Grundsätzlich kommen für die Förderung Haushalte mit mindestens einem Kind oder einem Schwerbehinderten in Frage. Für die Zuordnung zu einem dieser 2 Modelle ist das Gesamthaushaltseinkommen sowie die Kinderzahl des Bau-/Kaufwilligen maßgebend.
So kann z. B. ein Ehepaar mit zwei minderjährigen Kindern, das in Lünen ein neues Haus erwerben will, noch Wohnungsbaumittel beantragen, wenn ihr jährliches Gesamteinkommen die Einkommensgrenze von 28.760 Euro um bis zu 40% übersteigt, also bis zu einem "bereinigten Einkommen" von 40.264 Euro. Bereinigtes Einkommen bedeutet, dass das im Jahr erzielte Einkommen wesentlich höher sein kann, da vom tatsächlichen Einkommen noch bestimmte Beträge wie z. B. Werbungskosten, Steuern und Sozialversicherungsbeiträge abgezogen werden.

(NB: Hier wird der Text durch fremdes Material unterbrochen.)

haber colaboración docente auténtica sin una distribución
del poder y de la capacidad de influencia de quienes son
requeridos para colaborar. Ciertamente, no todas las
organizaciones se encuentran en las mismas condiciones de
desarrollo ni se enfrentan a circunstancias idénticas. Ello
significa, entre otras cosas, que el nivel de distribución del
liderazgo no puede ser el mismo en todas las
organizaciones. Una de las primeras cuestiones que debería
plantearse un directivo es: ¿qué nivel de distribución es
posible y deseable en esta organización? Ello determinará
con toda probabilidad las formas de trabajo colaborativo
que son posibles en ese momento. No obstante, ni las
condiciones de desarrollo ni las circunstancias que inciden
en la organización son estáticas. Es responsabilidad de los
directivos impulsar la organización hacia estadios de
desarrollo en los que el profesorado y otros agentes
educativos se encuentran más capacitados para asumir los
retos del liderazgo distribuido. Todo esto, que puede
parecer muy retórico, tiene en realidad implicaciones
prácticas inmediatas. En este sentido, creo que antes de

Im o.g. Beispiel kann also das tatsächlich erzielte Einkommen bei der Werbungskostenpauschale von 920 Euro noch rund 58.800 Euro betragen, um die Fördervoraussetzungen zu erfüllen.
Falls die Familie ein bereinigtes Einkommen von nicht mehr als 28.760 Euro hat, kann sie nach dem Modell A ein Baudarlehen von 87.000 Euro erhalten. Im Modell B, d. h. bei einem bereinigten Einkommen von höchstens 40.260 Euro, bekäme die Familie 50.000 Euro an Fördergeldern.

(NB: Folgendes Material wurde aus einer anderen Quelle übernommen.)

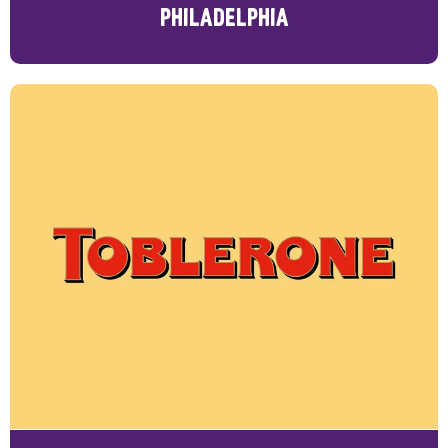
PHILADELPHIA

Die Darlehenskonditionen sind außerordentlich günstig: 0,5% Verwaltungskostenbeitrag sowie 1% Tilgung im Modell A; beim Modell B kommen noch 2% Zinsen hinzu. Nach 5 Jahren erfolgt eine Überprüfung des Haushaltseinkommens. Stellt sich hierbei heraus, dass bestimmte Einkommensgrenzen überschritten werden, kann eine Verzinsung von 3,5% eintreten.
Handelt es sich um eine gebrauchte Immobilie, werden 70% des Baudarlehens gewährt. Die Tilgung beträgt hier 4%; die Zinsen und der Verwaltungskostenbeitrag entsprechen denen bei Neuimmobilien.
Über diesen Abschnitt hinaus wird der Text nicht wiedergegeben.